Networking in the Exhibit Area
I often tell my students that walking through the exhibit area at the convention is like a walk around the world. Literally hundreds of representatives and missionaries are present from all continents and all kinds of ministries.
This is my favorite part of the convention because of the many conversations and reconnections that take place as one wanders from aisle to aisle. Seeing new resources, watching as mission-sending agencies are busy recruiting new workers, discovering new initiatives from cutting-edge ministries, and having a chance to pray with “real live missionaries” are just part of what happens in the exhibit hall.

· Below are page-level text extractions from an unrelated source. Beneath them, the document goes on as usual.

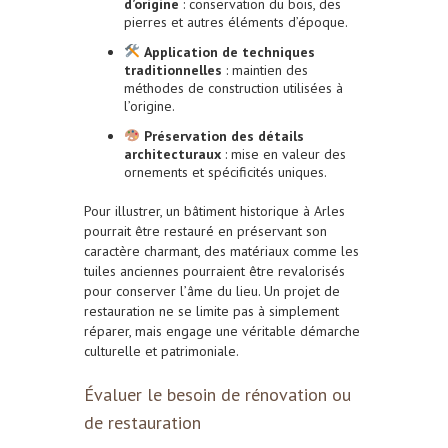
d’origine
: conservation du bois, des
pierres et autres éléments d’époque.
Application de techniques
traditionnelles
: maintien des
méthodes de construction utilisées à
l’origine.
Préservation des détails
architecturaux
: mise en valeur des
ornements et spécificités uniques.
Pour illustrer, un bâtiment historique à Arles
pourrait être restauré en préservant son
caractère charmant, des matériaux comme les
tuiles anciennes pourraient être revalorisés
pour conserver l’âme du lieu. Un projet de
restauration ne se limite pas à simplement
réparer, mais engage une véritable démarche
culturelle et patrimoniale.
Évaluer le besoin de rénovation ou
de restauration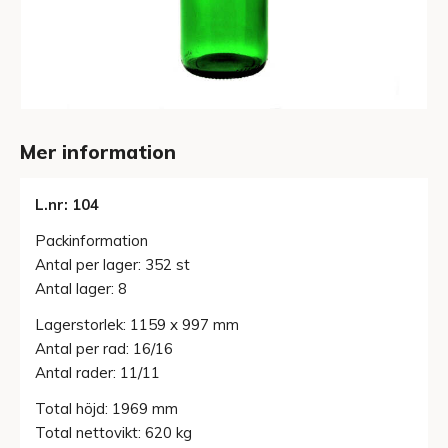
Mer information
L.nr: 104
Packinformation
Antal per lager: 352 st
Antal lager: 8
Lagerstorlek: 1159 x 997 mm
Antal per rad: 16/16
Antal rader: 11/11
Total höjd: 1969 mm
Total nettovikt: 620 kg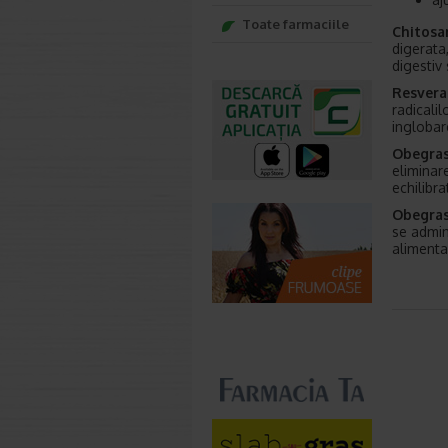
Toate farmaciile
Chitosa
digerata
digestiv 
Resvera
radicalil
inglobar
Obegra
eliminar
echilibra
Obegra
se admin
alimenta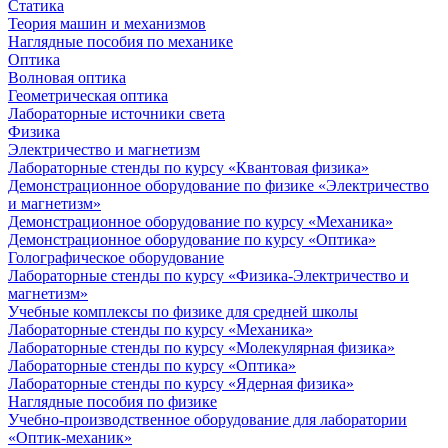
Статика
Теория машин и механизмов
Наглядные пособия по механике
Оптика
Волновая оптика
Геометрическая оптика
Лабораторные источники света
Физика
Электричество и магнетизм
Лабораторные стенды по курсу «Квантовая физика»
Демонстрационное оборудование по физике «Электричество
и магнетизм»
Демонстрационное оборудование по курсу «Механика»
Демонстрационное оборудование по курсу «Оптика»
Голографическое оборудование
Лабораторные стенды по курсу «Физика-Электричество и
магнетизм»
Учебные комплексы по физике для средней школы
Лабораторные стенды по курсу «Механика»
Лабораторные стенды по курсу «Молекулярная физика»
Лабораторные стенды по курсу «Оптика»
Лабораторные стенды по курсу «Ядерная физика»
Наглядные пособия по физике
Учебно-производственное оборудование для лаборатории
«Оптик-механик»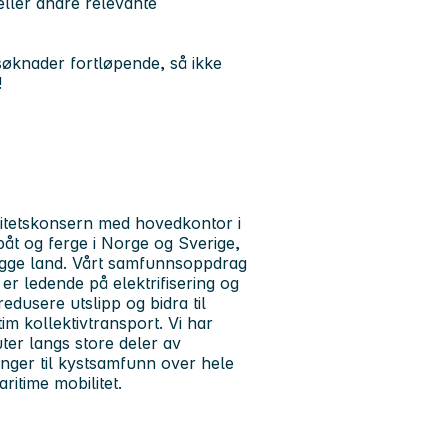
eller andre relevante
r søknader fortløpende, så ikke
!
litetskonsern med hovedkontor i
gbåt og ferge i Norge og Sverige,
egge land. Vårt samfunnsoppdrag
i er ledende på elektrifisering og
edusere utslipp og bidra til
im kollektivtransport. Vi har
ter langs store deler av
nger til kystsamfunn over hele
ritime mobilitet.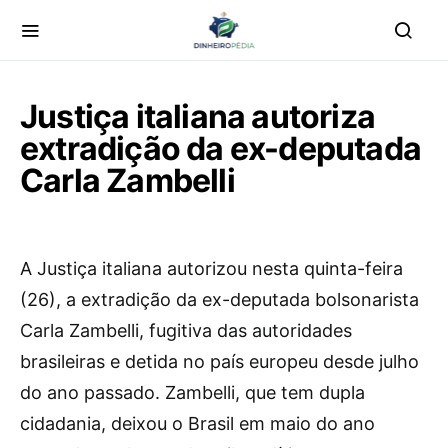
Justiça italiana autoriza
extradição da ex-deputada
Carla Zambelli
A
Justiça italiana autorizou nesta quinta-feira
(26), a extradição da ex-deputada bolsonarista
Carla Zambelli, fugitiva das autoridades
brasileiras e detida no país europeu desde julho
do ano passado. Zambelli, que tem dupla
cidadania, deixou o Brasil em maio do ano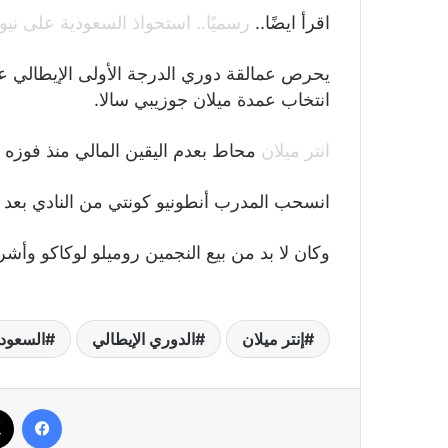
اقرأ ايضًا..
رسميًا.. استحواذ السعودية على نيو
يحرص عمالقة دوري الدرجة الأولى الإيطالي ع
انتخاب عمدة ميلان جوزيبي سالا.
انتر ميلان
محاط بعدم اليقين المالي منذ فوزه 
انسحب المدرب أنطونيو كونتي من النادي بعد أيا
وكان لا بد من بيع النجمين روميلو لوكاكو وأ
إنتر ميلان
الدوري الإيطالي
السعودي
فيسب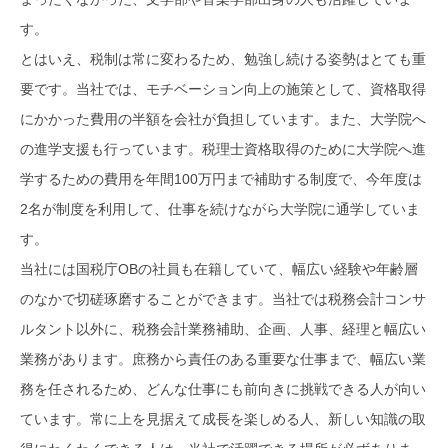
す。
とはいえ、税制は常に変わるため、勉強し続ける姿勢はとても重
要です。当社では、モチベーション向上の施策として、資格取得
にかかった費用の半額を会社が負担しています。また、大学院へ
の進学支援も行っています。税理士資格取得のために大学院へ進
学するための費用を年間100万円まで補助する制度で、今年度は
2名が制度を利用して、仕事を続けながら大学院に通学していま
す。
当社には国税庁OBの社員も在籍していて、幅広い経験や年齢層
のなかで切磋琢磨することができます。当社では税務会計コンサ
ルタント以外に、税務会計業務補助、企画、人事、経理と幅広い
業務があります。庶務から責任のある重要な仕事まで、幅広い業
務を任されるため、どんな仕事にも前向きに挑戦できる人が向い
ています。常に上を見据えて成長を楽しめる人、新しい知識の取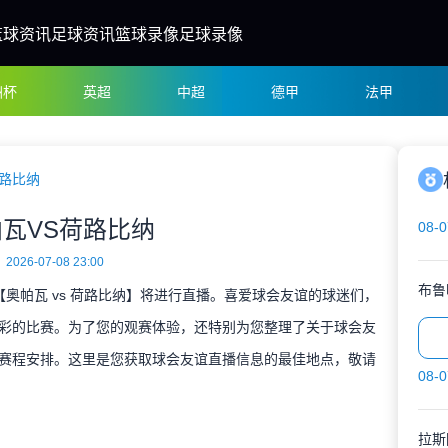
篮球资讯
足球资讯
篮球录像
足球录像
洲杯
英超
中超
德甲
法甲
荷路比纳
瓦VS荷路比纳
08-0
2026-07-08 23:00
布鲁
决【奥帕瓦 vs 荷路比纳】将进行直播。喜爱球会友谊的球迷们，
彩的比赛。为了您的观赛体验，还特别为您整理了关于球会友
赛程安排。这里是您获取球会友谊直播信息的最佳地点，敬请
08-0
拉斯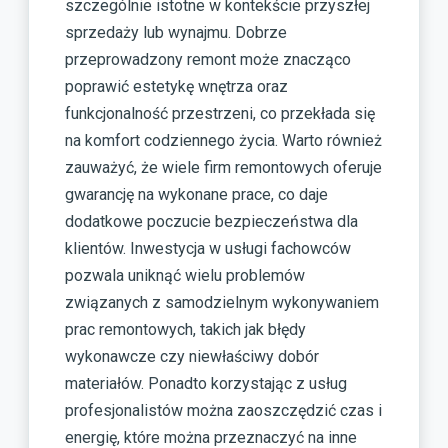
szczególnie istotne w kontekście przyszłej
sprzedaży lub wynajmu. Dobrze
przeprowadzony remont może znacząco
poprawić estetykę wnętrza oraz
funkcjonalność przestrzeni, co przekłada się
na komfort codziennego życia. Warto również
zauważyć, że wiele firm remontowych oferuje
gwarancję na wykonane prace, co daje
dodatkowe poczucie bezpieczeństwa dla
klientów. Inwestycja w usługi fachowców
pozwala uniknąć wielu problemów
związanych z samodzielnym wykonywaniem
prac remontowych, takich jak błędy
wykonawcze czy niewłaściwy dobór
materiałów. Ponadto korzystając z usług
profesjonalistów można zaoszczędzić czas i
energię, które można przeznaczyć na inne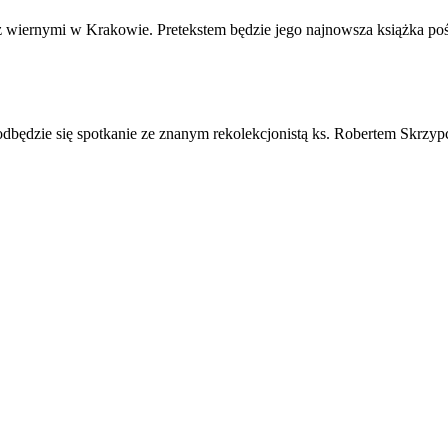
ę z wiernymi w Krakowie. Pretekstem będzie jego najnowsza książka po
 odbędzie się spotkanie ze znanym rekolekcjonistą ks. Robertem Skrzy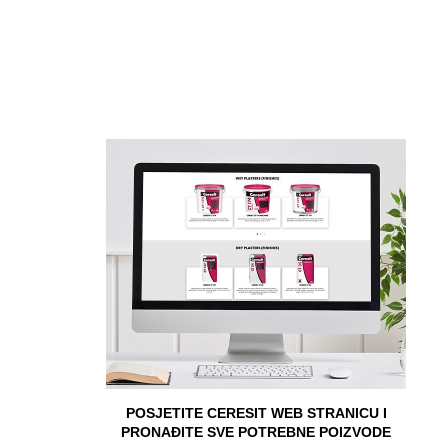
POSJETITE CERESIT WEB STRANICU I
PRONAĐITE SVE POTREBNE POIZVODE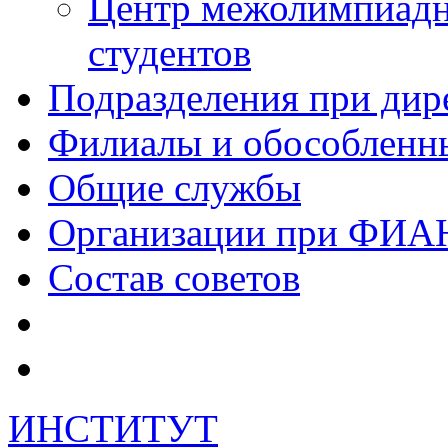
Центр межолимпиадн
студентов
Подразделения при дир
Филиалы и обособленн
Общие службы
Организации при ФИА
Состав советов
ИНСТИТУТ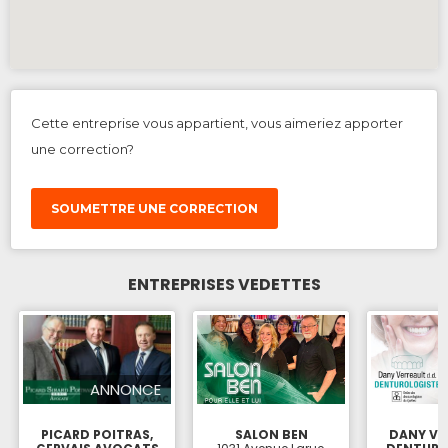
Cette entreprise vous appartient, vous aimeriez apporter
une correction?
SOUMETTRE UNE CORRECTION
ENTREPRISES VEDETTES
ANNONCE
PICARD POITRAS,
SALON BEN
DANY VE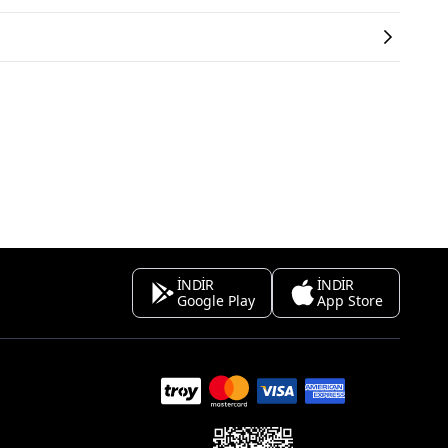
İNDİR
İNDİR
Google Play
App Store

Workshops to Meet Many Needs
There were 129 workshops in two days time! That might seem overwhelming, but it is a reflection of what it means to take the good news to a world full of challenges. The convention has helpful category and track definitions for the workshops, so attendees can rapidly focus on areas of particular interest.
Workshop tracks included Bible translation, campus ministry, church planting (both domestic and international), global business, justice, mission trips, prayer, and spiritual formation—whew! (And that’s just a few of them.) Rich choices in subject matter were intended for everyone with any missions interest at any level.
The convention officially opens on Thursday evening, but the 48 hours leading up to the first main session are filled with important annual events. This year, more than 140 missionaries attended a preconvention “missionary only” meeting for encouragement and specialized care. The theme was “missionaries in transition,” and Church Development Fund underwrote the cost of missionaries staying an extra night to participate. What a wonderful blessing!
A New Name
On Friday evening, we all sat wondering what would happen. National Missionary Convention Executive Director David Empson was about to announce a name change for this traditional and honored organization, now in its 63rd year of existence. Empson and convention staff had led a series of nationwide focus groups during the previous year to see if a new name was possible. More than 200 NMC leaders, missionaries, stakeholders, college students, and local church members had discussed the possibilities.
Changing the name of a very popular annual event obviously is risky. I must confess that as I waited to hear the new name, several thoughts flashed through my mind. Please don’t let it be cheesy . . . or faddish! I breathed a sigh of relief when the new name was announced: International Conference on Missions.
“Perfect!” I exhaled to my wife, Carol, who nodded agreement. The new title describes what the convention has always been; it is not exclusively a gathering of missionaries or a delegate convention. The crowd seemingly embraced the name, which sets the tone for the future work of this annual gathering.
The 2012 International Conference on Missions will meet November 15-18 in Indianapolis, Indiana. This year’s president is John Caldwell, who recently retired after 36 years leading Kingsway Christian Church, Avon, Indiana.
Caldwell’s energy and passion for Christ’s kingdom and for the mission of the church is summed up in the theme of this year’s gathering: “Radical . . . Again: A Disturbing Conference that Demands a Response.” We look forward to a well-attended and challenging convention.
Chris DeWelt is professor of missions at Ozark Christian College, Joplin, Missouri, and serves as an elder-shepherd with College Heights Christian Church.